Although I didn’t travel abroad this year, I continue to “visit” Italy every day—in my mind and in my heart. This will be especially true in the coming weeks as we celebrate—if only vicariously—Italy’s many holiday feasts:
December 6: La festa di San Nicola, patron saint of shepherds and of Bari. He inspired the Dutch tradition of Sinterklaas, from a shortened version of his Dutch name. When the British took over the Dutch colony of New Amsterdam (now New York City), they adopted the gift-giving Sinterklaas but mispronounced the name as Santa Claus.
December 8: La festa dell’Immacolata, the feast of the Immaculate Conception, which honors the virgin mother of Jesus. In Rome the Pope comes to the Piazza di Spagna to drop a garland of flowers around the statue of the Madonna. (Since she stands atop a high column, fire fighters on ladders do the actual placement.)
December 13: La festa di Santa Lucia, the festival of lights.

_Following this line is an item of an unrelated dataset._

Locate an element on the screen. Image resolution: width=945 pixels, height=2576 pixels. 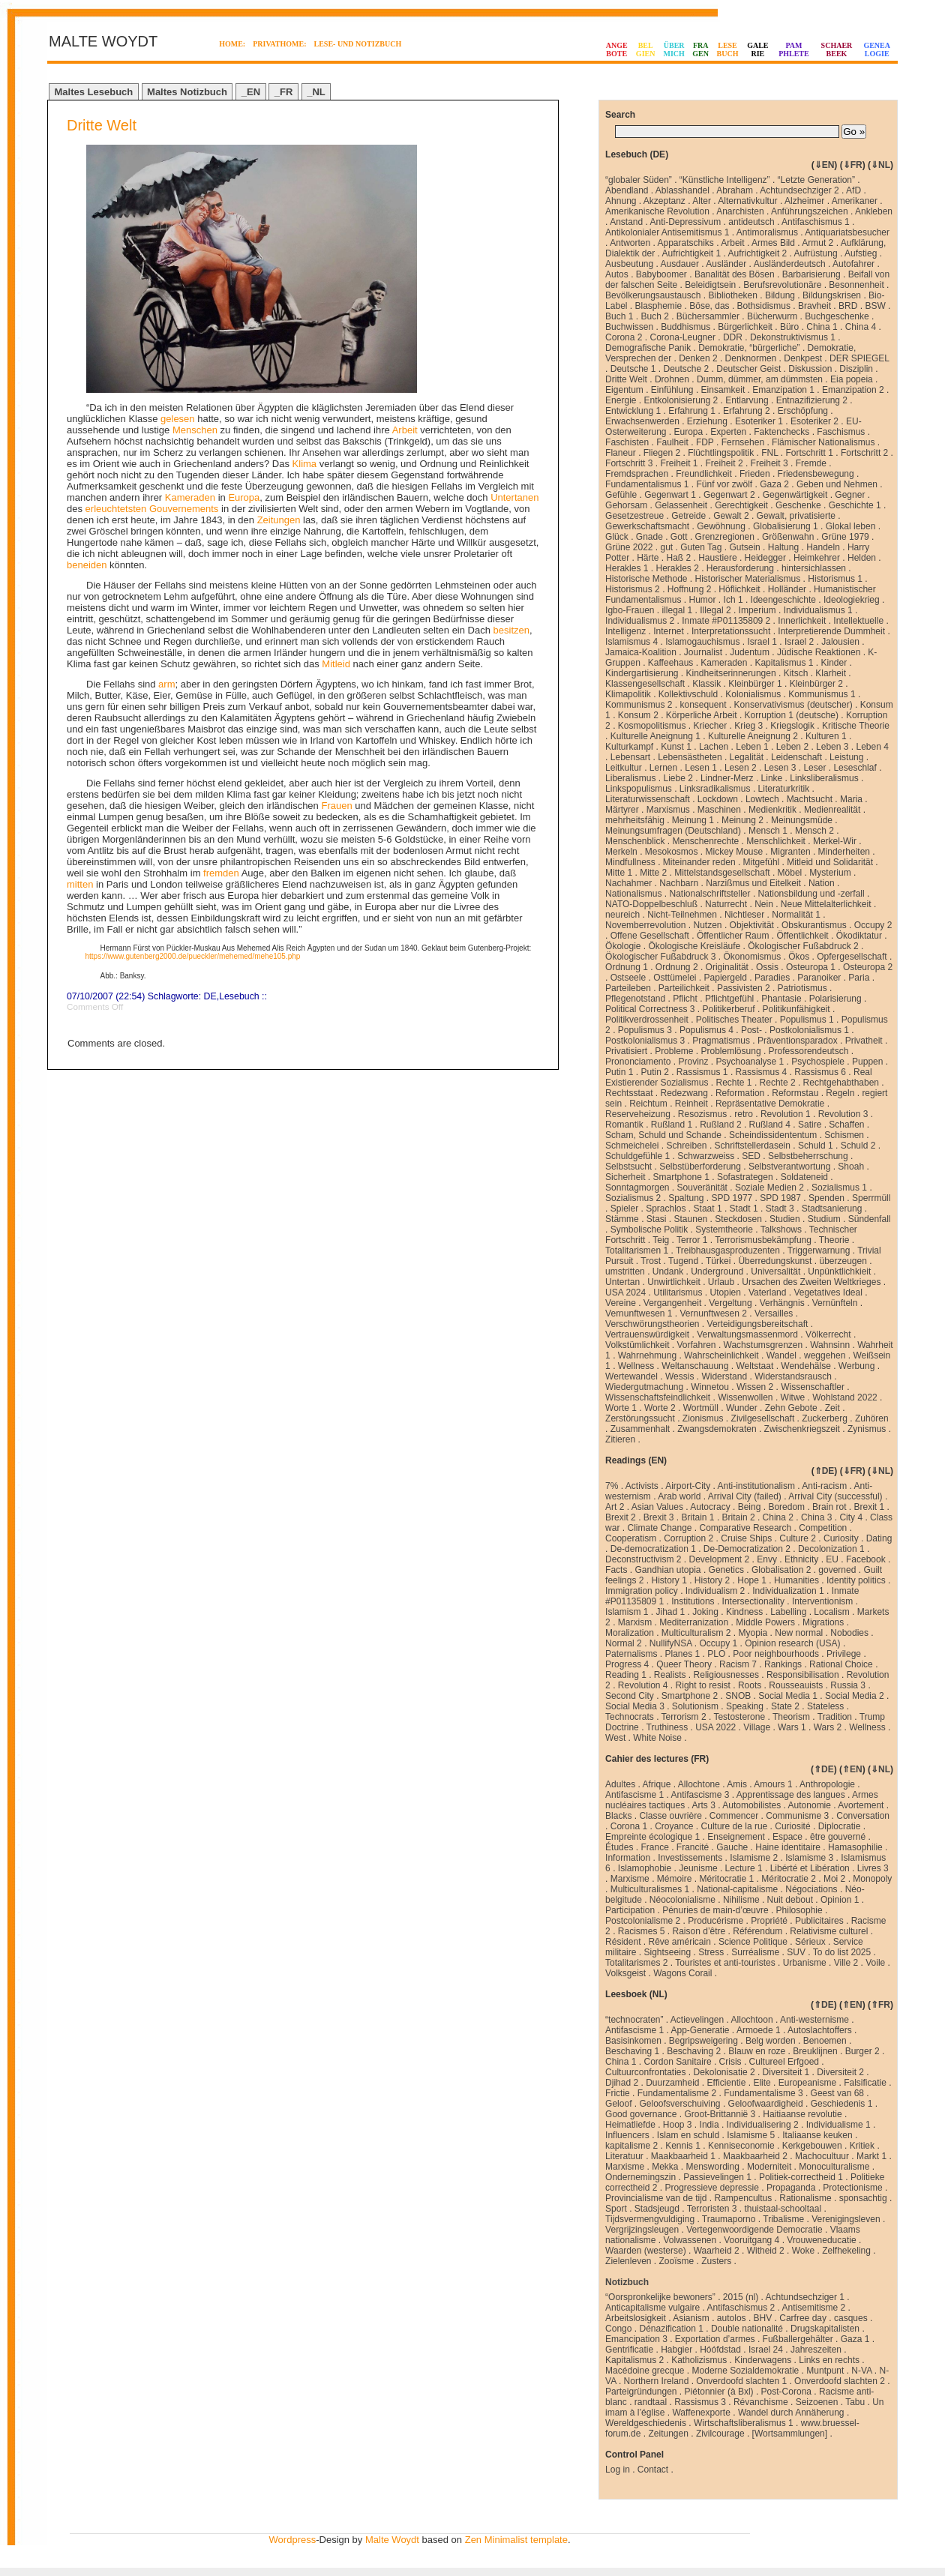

Lucia, whose name derives from the Latin lux or lucis for light, was a young Sicilian girl who lived in the third century and wore a wreath of candles as she carried food to Christians hiding in underground tunnels. When a suitor claimed to be captivated by her eyes, Lucia plucked them out and had them sent to him on a platter. In another version, she was blinded and miraculously cured. Eventually Lucia was martyred.
December 24: La vigilia di Natale, the vigil or eve of Christmas.

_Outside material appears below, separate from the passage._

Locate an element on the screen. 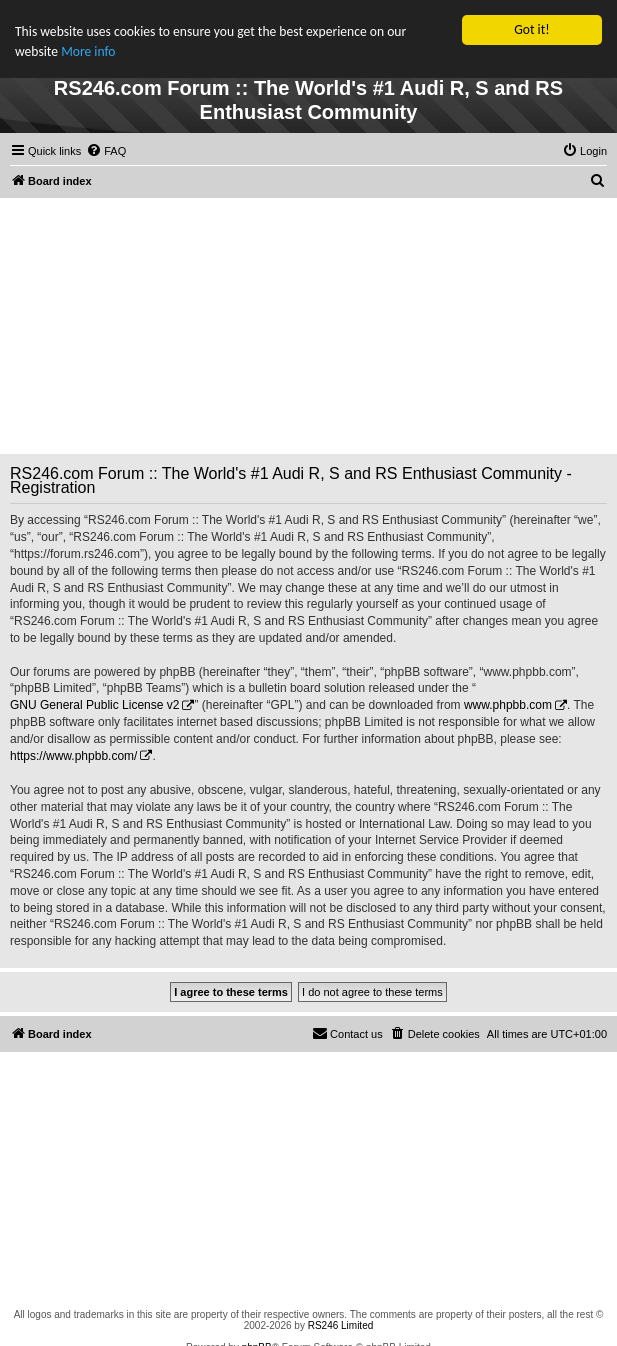 The width and height of the screenshot is (617, 1346). More info is located at coordinates (88, 51).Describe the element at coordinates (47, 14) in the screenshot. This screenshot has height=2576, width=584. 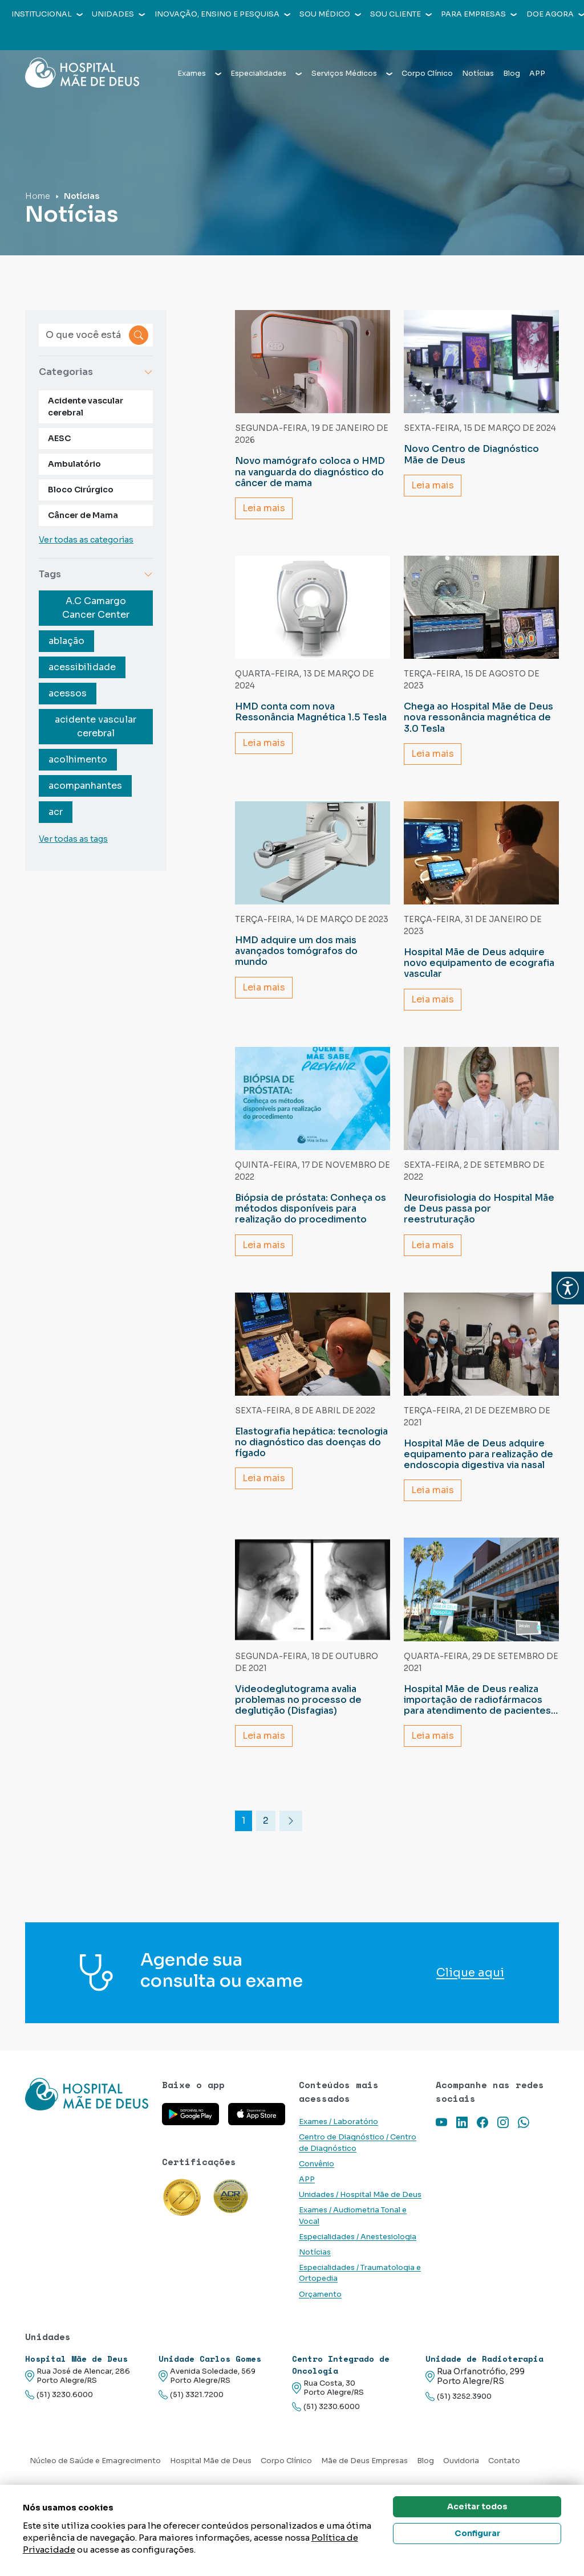
I see `Institucional [button]` at that location.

December 25: Natale, the “birthday” of Gesù bambino.
December 26: La festa di Santo Stefano, Saint Steven’s day.
December 31: La festa di San Silvestro, Saint Sylvester’s day, or New Year’s Eve (la vigilia di Capodanno).
January 1: Il Capodanno, literally the top of the year.
January 6: L’Epifania (Epiphany), which marks the arrival of the Re Magi, the three wise men who carried gifts from afar, and of La Befana, bearer of treats for good girls and boys.